Still unsure any advice?

Hi in the autumn of 2016 I had some numbness in my legs that lasted about 2 weeks it wasn’t constant it would come and go I saw neurologist had mri went for results I had 2 very faint small patches of inflammation on my brain but was told definitely not ms I had slightly bulging disc in bottom of back but that’s it. May 2018 I injured my neck/shoulder couldn’t move the pain was unbelievable went to a&e got told it was muscle related prescribed painkillers and within a week I was getting better but have never felt 100% back to normal then autumn 2018 I went completely numb in one side of my body (the same side of my bad neck/shoulder) I had a few other neurological symptoms like foggy brain altered sensation so was sent to a new neurologist who sent me for mri I got results Tuesday and he said I have 1 new lesion on my brain and 1 on the cervical part of my spine so he said he’s confident enough to diagnose ms and has referred me to ms nurse to discuss starting medication. Does this sound right as everything I have read about mri on brain there is normally lots of lesions could this all be due to my neck and back problems? I don’t want to start unnecessary medication if he could be wrong.

Thank you

There aren’t always loads of lesions. The McDonald Criteria is the standard by which MS is diagnosed. Have a look at:

So as you can see, what is important is relapse history and demyelinating lesions. If they can see relapses and/or lesions disseminated in space and time (different places in the brain/spine and separated in time), then that’s enough to diagnose MS.

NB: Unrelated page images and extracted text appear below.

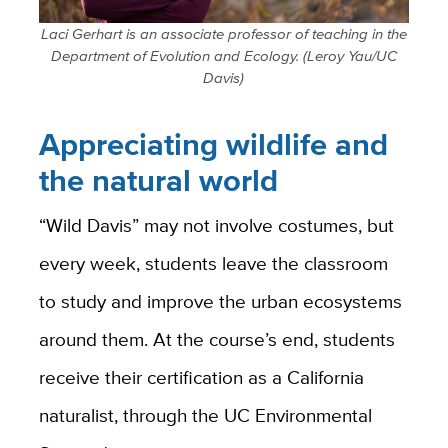
Laci Gerhart is an associate professor of teaching in the
Department of Evolution and Ecology. (Leroy Yau/UC
Davis)
Appreciating wildlife and
the natural world
“Wild Davis” may not involve costumes, but
every week, students leave the classroom
to study and improve the urban ecosystems
around them. At the course’s end, students
receive their certification as a California
naturalist, through the UC Environmental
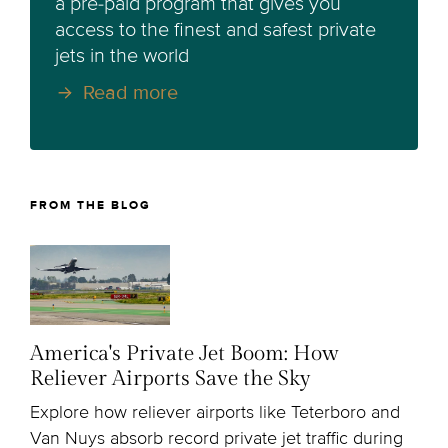
a pre-paid program that gives you
access to the finest and safest private
jets in the world
Read more
FROM THE BLOG
America's Private Jet Boom: How
Reliever Airports Save the Sky
Explore how reliever airports like Teterboro and
Van Nuys absorb record private jet traffic during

It’s not unusual to have an MRI, be told you have a lesion or two but it’s not MS (happened to me many years ago). It’s less common these days, but clearly still happens.

Don’t forget, the neurologist is also using the history of your previous ‘relapses’ and (presumably) a physical examination. This all adds up to present a picture to the neurologist. They can be wrong, but it’s not terribly common.

Talk to the MS nurse when you see them about the diagnosis as well as starting medication. Disease modifying drugs (DMDs) are designed to reduce the number and severity of relapses. So in order to remain as stable as possible, it’s a good thing to consider a DMD.


Thank you it does make sense that it would be ms but I guess I just thought there may be a slight possibility it could be something else. In all my physical examinations they say everything is normal and the 2years between episodes I have been absolutely fine no symptoms at all. When the neurologist told me it was ms he was so relaxed it felt like he was just telling me I had a cold or something. His words was it’s good news really it’s mild so you will be ok. I can’t help feeling it’s not going to be ok.

To be perfectly honest, the neurologist is talking utter pants when he says it’s mild so don’t worry. If anyone should know how unpredictable MS is, it’s a neurologist.

However, that doesn’t mean your MS will bring about rapid, or even slow, disability. In particular if you get on a good disease modifying drug, one that suits you and prevents relapses.

Many people do have few and far between relapses, and don’t develop any significant disability. So if your neurologist can see from your MRI scan that your disease pattern will be mild, then hopefully he’ll be proved right.

Stick with us on the forum, we’ll try to help with queries, questions and just support you might need.


Thank you :relaxed: it’s good to know there is people I can speak to I had so many questions when I left my appointment but no idea who to speak to, it will be about 7 weeks till I can see ms nurse.

When you are newly diagnosed, there are always a million questions. I suggest if you’re going to start googling symptoms etc, stick to reliable sites. Like this one (hit the ‘About MS’ tab), the MS Trust (try searching the words mS Trust and whatever you want to know about, eg spasms, pain, whatever), or the NHS.

Obviously you can either do a search on this forum for specific terms, or start a new thread with questions and thoughts. We’ll generally have some opinions and/or experiences. Just remember these are our opinions so treat what we say as relatively reliable, but it’s from experience, so not scientifically proven.